> What to produce
Sift through the material below and return the lines with "Customers".

> Data for the task
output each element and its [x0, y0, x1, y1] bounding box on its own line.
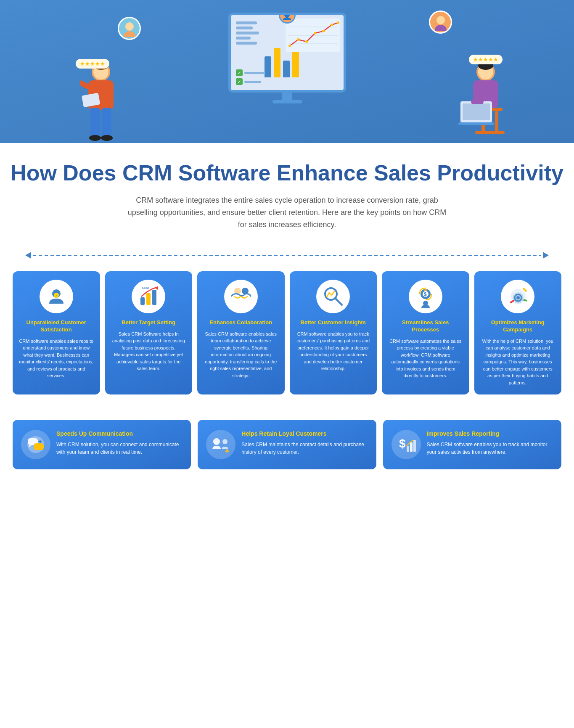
svg-point-9	[314, 32, 316, 34]
svg-rect-76	[413, 440, 416, 452]
card-streamlines-sales: $ Streamlines Sales Processes CRM softwa…	[382, 271, 469, 394]
card-text-streamlines: CRM software automates the sales process…	[388, 338, 463, 379]
svg-text:CRM: CRM	[142, 286, 149, 289]
svg-point-8	[305, 40, 308, 43]
svg-point-53	[331, 294, 333, 296]
svg-rect-18	[102, 108, 111, 137]
card-title-target: Better Target Setting	[122, 319, 175, 326]
card-icon-communication	[21, 430, 50, 459]
hero-section: ✓ ✓ 👤	[0, 0, 574, 143]
svg-text:$: $	[399, 437, 406, 450]
monitor-text-lines	[236, 21, 259, 45]
card-title-marketing: Optimizes Marketing Campaigns	[480, 319, 556, 334]
card-content-reporting: Improves Sales Reporting Sales CRM softw…	[427, 430, 553, 456]
card-title-unparalleled: Unparalleled Customer Satisfaction	[19, 319, 94, 334]
card-bottom-title-communication: Speeds Up Communication	[56, 430, 183, 437]
svg-point-38	[435, 25, 447, 31]
svg-point-19	[89, 135, 101, 141]
card-unparalleled-customer-satisfaction: ✓ Unparalleled Customer Satisfaction CRM…	[13, 271, 100, 394]
svg-point-10	[322, 30, 325, 32]
svg-point-35	[125, 22, 134, 31]
card-title-streamlines: Streamlines Sales Processes	[388, 319, 463, 334]
card-enhances-collaboration: Enhances Collaboration Sales CRM softwar…	[197, 271, 285, 394]
svg-rect-42	[140, 297, 145, 305]
card-better-customer-insights: Better Customer Insights CRM software en…	[290, 271, 377, 394]
svg-point-52	[328, 292, 330, 294]
monitor-stand	[282, 93, 292, 100]
main-title: How Does CRM Software Enhance Sales Prod…	[8, 160, 566, 186]
top-cards-grid: ✓ Unparalleled Customer Satisfaction CRM…	[13, 271, 561, 394]
arrow-divider	[0, 244, 574, 267]
monitor-base	[272, 100, 302, 103]
svg-line-50	[335, 298, 342, 305]
card-better-target-setting: CRM Better Target Setting Sales CRM Soft…	[105, 271, 193, 394]
svg-rect-44	[152, 290, 156, 305]
card-bottom-title-reporting: Improves Sales Reporting	[427, 430, 553, 437]
svg-point-37	[436, 16, 445, 24]
card-icon-insights	[316, 280, 350, 313]
card-text-insights: CRM software enables you to track custom…	[296, 331, 371, 372]
card-icon-reporting: $	[391, 430, 421, 459]
svg-rect-34	[471, 99, 484, 104]
card-text-collaboration: Sales CRM software enables sales team co…	[203, 331, 279, 379]
avatar-top-right	[429, 11, 452, 34]
card-optimizes-marketing: Optimizes Marketing Campaigns With the h…	[474, 271, 562, 394]
svg-point-72	[222, 439, 227, 444]
card-icon-unparalleled: ✓	[40, 280, 73, 313]
avatar-top-left	[118, 17, 141, 40]
left-person	[80, 57, 122, 143]
title-section: How Does CRM Software Enhance Sales Prod…	[0, 143, 574, 244]
card-retain-customers: Helps Retain Loyal Customers Sales CRM m…	[198, 420, 376, 469]
left-stars-badge: ★★★★★	[76, 59, 109, 69]
card-content-communication: Speeds Up Communication With CRM solutio…	[56, 430, 183, 456]
right-stars-badge: ★★★★★	[469, 55, 503, 64]
subtitle: CRM software integrates the entire sales…	[123, 194, 451, 230]
card-bottom-text-retain: Sales CRM maintains the contact details …	[241, 441, 368, 456]
monitor-checklist: ✓ ✓	[236, 69, 265, 85]
svg-rect-43	[146, 293, 151, 305]
svg-point-51	[326, 296, 328, 297]
card-icon-streamlines: $	[409, 280, 442, 313]
monitor-illustration: ✓ ✓ 👤	[224, 13, 350, 103]
card-icon-marketing	[501, 280, 534, 313]
card-title-collaboration: Enhances Collaboration	[209, 319, 272, 326]
svg-point-7	[297, 38, 299, 41]
svg-text:$: $	[424, 291, 427, 297]
arrow-right-icon	[543, 252, 549, 259]
svg-point-6	[288, 45, 291, 47]
svg-point-62	[516, 296, 520, 299]
card-icon-target: CRM	[132, 280, 165, 313]
svg-rect-32	[463, 103, 490, 120]
svg-point-54	[333, 291, 335, 292]
card-bottom-title-retain: Helps Retain Loyal Customers	[241, 430, 368, 437]
svg-point-36	[124, 31, 135, 37]
arrow-left-icon	[25, 252, 31, 259]
right-person	[452, 57, 511, 143]
svg-point-12	[337, 21, 339, 24]
card-text-unparalleled: CRM software enables sales reps to under…	[19, 338, 94, 379]
bottom-cards-section: Speeds Up Communication With CRM solutio…	[0, 411, 574, 486]
card-text-target: Sales CRM Software helps in analysing pa…	[111, 331, 187, 372]
card-title-insights: Better Customer Insights	[301, 319, 366, 326]
svg-point-11	[331, 24, 333, 26]
card-speeds-communication: Speeds Up Communication With CRM solutio…	[13, 420, 191, 469]
svg-rect-75	[410, 442, 413, 452]
svg-rect-17	[90, 108, 100, 137]
arrow-line	[33, 255, 541, 256]
svg-point-71	[213, 438, 220, 445]
svg-point-20	[101, 135, 113, 141]
card-bottom-text-reporting: Sales CRM software enables you to track …	[427, 441, 553, 456]
card-text-marketing: With the help of CRM solution, you can a…	[480, 338, 556, 387]
svg-text:✓: ✓	[55, 294, 58, 298]
svg-rect-25	[495, 111, 498, 132]
card-content-retain: Helps Retain Loyal Customers Sales CRM m…	[241, 430, 368, 456]
card-icon-retain	[206, 430, 235, 459]
card-improves-reporting: $ Improves Sales Reporting Sales CRM sof…	[383, 420, 561, 469]
monitor-line-chart	[286, 19, 340, 52]
top-cards-section: ✓ Unparalleled Customer Satisfaction CRM…	[0, 267, 574, 411]
card-bottom-text-communication: With CRM solution, you can connect and c…	[56, 441, 183, 456]
svg-rect-26	[475, 131, 505, 134]
svg-rect-33	[458, 122, 494, 125]
card-icon-collaboration	[224, 280, 258, 313]
svg-rect-74	[407, 446, 409, 452]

> Output of the exercise
card-retain-customers: Helps Retain Loyal Customers Sales CRM m…	[198, 420, 376, 469]
card-bottom-title-retain: Helps Retain Loyal Customers	[241, 430, 368, 437]
card-content-retain: Helps Retain Loyal Customers Sales CRM m…	[241, 430, 368, 456]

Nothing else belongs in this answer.